Stored entries:
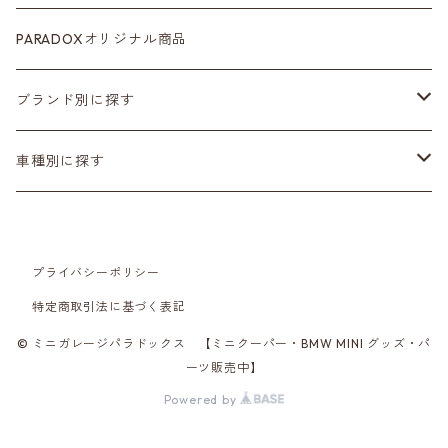
カラーシートベルト
ホイール
PARADOXオリジナル商品
カーボン
サスペンション･車高調
ブランド別に探す
ステアリング
ヘッドランプ
Adam’ｓ Polishes
車種別に探す
シートカバー
テールランプ
AMSECHS
第一世代 R50/R53
プライバシーポリシー
CABANA
フロアマット
ブラックアウト
Amistad leather
第二世代 R55~61
特定商取引法に基づく表記
CRAFTPLUS
カーボン
CABANA
第三世代 F54/55/56/57/60
© ミニガレージパラドックス 【ミニクーパー・BMW MINI グッズ・パ
ーツ販売中】
Powered by
エアロ
CRAFTPLUS
第四世代 F65/66/67・J01/05・U25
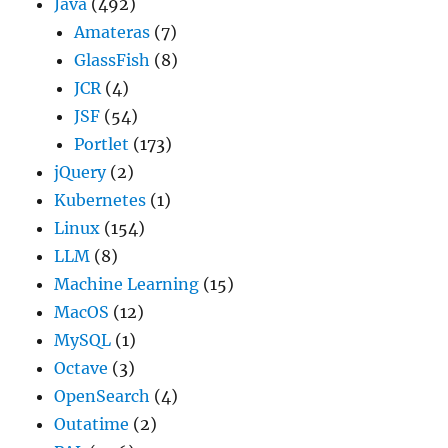
Java
(492)
Amateras
(7)
GlassFish
(8)
JCR
(4)
JSF
(54)
Portlet
(173)
jQuery
(2)
Kubernetes
(1)
Linux
(154)
LLM
(8)
Machine Learning
(15)
MacOS
(12)
MySQL
(1)
Octave
(3)
OpenSearch
(4)
Outatime
(2)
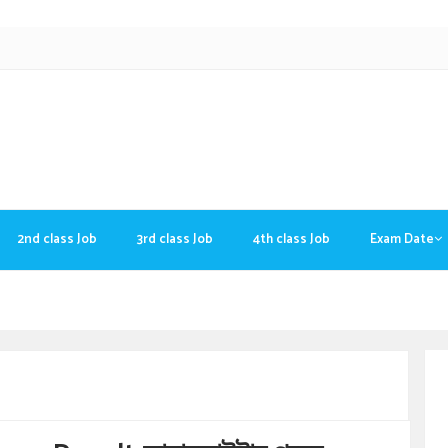
2nd class Job
3rd class Job
4th class Job
Exam Date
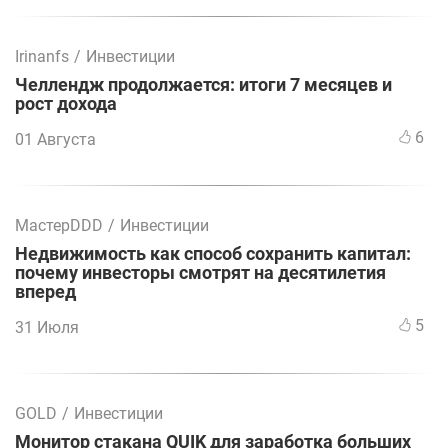
Irinanfs
/
Инвестиции
Челлендж продолжается: итоги 7 месяцев и
рост дохода
6
01 Августа
МастерDDD
/
Инвестиции
Недвижимость как способ сохранить капитал:
почему инвесторы смотрят на десятилетия
вперед
5
31 Июля
GOLD
/
Инвестиции
Монитор стакана QUIK для заработка больших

Your goal:
The records are above. How many lines in them contain the word "class"? Give the number alone.

Answer to this exercise:
3